(Dataset entries)
━━━━━━━━━━━━━━━━━━━━
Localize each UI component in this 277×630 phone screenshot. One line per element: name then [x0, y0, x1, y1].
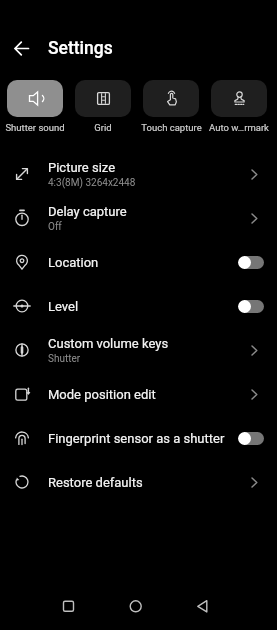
button[interactable]: Fingerprint sensor as a shutter — [0, 416, 277, 460]
staticText: Off — [48, 221, 62, 233]
staticText: Restore defaults — [48, 475, 143, 490]
button[interactable]: Picture size — [0, 152, 277, 196]
button[interactable] — [0, 32, 44, 64]
staticText: Settings — [48, 38, 113, 59]
staticText: Picture size — [48, 160, 116, 175]
button[interactable] — [0, 582, 93, 630]
button[interactable]: Restore defaults — [0, 460, 277, 504]
button[interactable] — [238, 300, 264, 313]
staticText: Touch capture — [141, 122, 202, 133]
staticText: Mode position edit — [48, 387, 156, 402]
staticText: Auto w…rmark — [209, 122, 269, 133]
staticText: Location — [48, 255, 99, 270]
button[interactable]: Location — [0, 240, 277, 284]
button[interactable]: Custom volume keys — [0, 328, 277, 372]
staticText: Fingerprint sensor as a shutter — [48, 431, 225, 446]
staticText: Grid — [94, 122, 112, 133]
staticText: Shutter sound — [5, 122, 65, 133]
button[interactable] — [238, 432, 264, 445]
button[interactable] — [93, 582, 185, 630]
staticText: Delay capture — [48, 204, 127, 219]
staticText: Shutter — [48, 353, 81, 365]
button[interactable] — [75, 80, 131, 117]
button[interactable] — [185, 582, 277, 630]
staticText: Level — [48, 299, 79, 314]
button[interactable]: Delay capture — [0, 196, 277, 240]
button[interactable] — [7, 80, 63, 117]
button[interactable] — [143, 80, 199, 117]
staticText: 4:3(8M) 3264x2448 — [48, 177, 136, 189]
button[interactable]: Level — [0, 284, 277, 328]
button[interactable] — [238, 256, 264, 269]
button[interactable] — [211, 80, 267, 117]
button[interactable]: Mode position edit — [0, 372, 277, 416]
staticText: Custom volume keys — [48, 336, 169, 351]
━━━━━━━━━━━━━━━━━━━━
*What is expected*.
Without copying any picture, repeat all of the entries exactly.

*Your response*.
Localize each UI component in this 277×630 phone screenshot. One line per element: name then [x0, y0, x1, y1].
button[interactable]: Fingerprint sensor as a shutter — [0, 416, 277, 460]
staticText: Off — [48, 221, 62, 233]
staticText: Restore defaults — [48, 475, 143, 490]
button[interactable]: Picture size — [0, 152, 277, 196]
button[interactable] — [0, 32, 44, 64]
staticText: Settings — [48, 38, 113, 59]
staticText: Picture size — [48, 160, 116, 175]
button[interactable] — [0, 582, 93, 630]
button[interactable]: Restore defaults — [0, 460, 277, 504]
button[interactable] — [238, 300, 264, 313]
staticText: Touch capture — [141, 122, 202, 133]
staticText: Mode position edit — [48, 387, 156, 402]
staticText: Auto w…rmark — [209, 122, 269, 133]
staticText: Location — [48, 255, 99, 270]
button[interactable]: Location — [0, 240, 277, 284]
button[interactable]: Custom volume keys — [0, 328, 277, 372]
staticText: Fingerprint sensor as a shutter — [48, 431, 225, 446]
staticText: Grid — [94, 122, 112, 133]
staticText: Shutter sound — [5, 122, 65, 133]
button[interactable] — [238, 432, 264, 445]
button[interactable] — [93, 582, 185, 630]
staticText: Delay capture — [48, 204, 127, 219]
staticText: Shutter — [48, 353, 81, 365]
button[interactable] — [75, 80, 131, 117]
button[interactable] — [185, 582, 277, 630]
staticText: Level — [48, 299, 79, 314]
button[interactable]: Delay capture — [0, 196, 277, 240]
button[interactable] — [7, 80, 63, 117]
button[interactable] — [143, 80, 199, 117]
staticText: 4:3(8M) 3264x2448 — [48, 177, 136, 189]
button[interactable]: Level — [0, 284, 277, 328]
button[interactable] — [238, 256, 264, 269]
button[interactable] — [211, 80, 267, 117]
button[interactable]: Mode position edit — [0, 372, 277, 416]
staticText: Custom volume keys — [48, 336, 169, 351]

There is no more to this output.